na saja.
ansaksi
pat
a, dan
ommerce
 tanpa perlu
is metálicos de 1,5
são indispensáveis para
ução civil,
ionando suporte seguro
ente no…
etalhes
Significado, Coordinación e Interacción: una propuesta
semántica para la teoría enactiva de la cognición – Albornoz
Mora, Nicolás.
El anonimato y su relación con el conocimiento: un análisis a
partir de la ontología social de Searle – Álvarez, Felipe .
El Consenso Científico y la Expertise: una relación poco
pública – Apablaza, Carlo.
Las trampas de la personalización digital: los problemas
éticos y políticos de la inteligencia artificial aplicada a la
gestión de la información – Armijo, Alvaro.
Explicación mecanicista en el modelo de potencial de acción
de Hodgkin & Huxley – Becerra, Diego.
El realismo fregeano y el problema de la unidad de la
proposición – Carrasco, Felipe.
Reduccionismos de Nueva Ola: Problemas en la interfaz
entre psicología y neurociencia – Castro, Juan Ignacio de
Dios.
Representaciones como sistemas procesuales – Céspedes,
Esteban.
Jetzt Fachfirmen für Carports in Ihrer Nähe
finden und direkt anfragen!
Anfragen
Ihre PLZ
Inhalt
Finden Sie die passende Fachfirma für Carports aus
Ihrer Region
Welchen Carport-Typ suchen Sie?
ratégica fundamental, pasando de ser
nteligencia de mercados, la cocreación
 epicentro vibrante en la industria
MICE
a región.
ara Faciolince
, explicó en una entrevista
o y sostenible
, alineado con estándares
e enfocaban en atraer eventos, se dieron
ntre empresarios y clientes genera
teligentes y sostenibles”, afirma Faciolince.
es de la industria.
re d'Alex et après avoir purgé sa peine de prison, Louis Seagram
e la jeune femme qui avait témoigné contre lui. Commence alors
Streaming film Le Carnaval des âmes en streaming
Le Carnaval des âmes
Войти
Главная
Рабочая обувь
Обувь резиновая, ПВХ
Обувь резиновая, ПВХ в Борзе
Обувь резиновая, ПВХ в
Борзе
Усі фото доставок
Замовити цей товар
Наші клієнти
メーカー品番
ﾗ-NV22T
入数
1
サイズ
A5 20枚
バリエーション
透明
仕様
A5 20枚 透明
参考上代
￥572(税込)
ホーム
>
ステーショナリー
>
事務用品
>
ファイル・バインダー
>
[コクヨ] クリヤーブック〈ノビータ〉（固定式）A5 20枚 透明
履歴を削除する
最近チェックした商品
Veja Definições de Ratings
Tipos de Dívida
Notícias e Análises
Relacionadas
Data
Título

----------------

> _WHAT IS EXPECTED_
Every line above needs to be retyped exactly.

> _SOLUTION_
na saja.
ansaksi
pat
a, dan
ommerce
 tanpa perlu
is metálicos de 1,5
são indispensáveis para
ução civil,
ionando suporte seguro
ente no…
etalhes
Significado, Coordinación e Interacción: una propuesta
semántica para la teoría enactiva de la cognición – Albornoz
Mora, Nicolás.
El anonimato y su relación con el conocimiento: un análisis a
partir de la ontología social de Searle – Álvarez, Felipe .
El Consenso Científico y la Expertise: una relación poco
pública – Apablaza, Carlo.
Las trampas de la personalización digital: los problemas
éticos y políticos de la inteligencia artificial aplicada a la
gestión de la información – Armijo, Alvaro.
Explicación mecanicista en el modelo de potencial de acción
de Hodgkin & Huxley – Becerra, Diego.
El realismo fregeano y el problema de la unidad de la
proposición – Carrasco, Felipe.
Reduccionismos de Nueva Ola: Problemas en la interfaz
entre psicología y neurociencia – Castro, Juan Ignacio de
Dios.
Representaciones como sistemas procesuales – Céspedes,
Esteban.
Jetzt Fachfirmen für Carports in Ihrer Nähe
finden und direkt anfragen!
Anfragen
Ihre PLZ
Inhalt
Finden Sie die passende Fachfirma für Carports aus
Ihrer Region
Welchen Carport-Typ suchen Sie?
ratégica fundamental, pasando de ser
nteligencia de mercados, la cocreación
 epicentro vibrante en la industria
MICE
a región.
ara Faciolince
, explicó en una entrevista
o y sostenible
, alineado con estándares
e enfocaban en atraer eventos, se dieron
ntre empresarios y clientes genera
teligentes y sostenibles”, afirma Faciolince.
es de la industria.
re d'Alex et après avoir purgé sa peine de prison, Louis Seagram
e la jeune femme qui avait témoigné contre lui. Commence alors
Streaming film Le Carnaval des âmes en streaming
Le Carnaval des âmes
Войти
Главная
Рабочая обувь
Обувь резиновая, ПВХ
Обувь резиновая, ПВХ в Борзе
Обувь резиновая, ПВХ в
Борзе
Усі фото доставок
Замовити цей товар
Наші клієнти
メーカー品番
ﾗ-NV22T
入数
1
サイズ
A5 20枚
バリエーション
透明
仕様
A5 20枚 透明
参考上代
￥572(税込)
ホーム
>
ステーショナリー
>
事務用品
>
ファイル・バインダー
>
[コクヨ] クリヤーブック〈ノビータ〉（固定式）A5 20枚 透明
履歴を削除する
最近チェックした商品
Veja Definições de Ratings
Tipos de Dívida
Notícias e Análises
Relacionadas
Data
Título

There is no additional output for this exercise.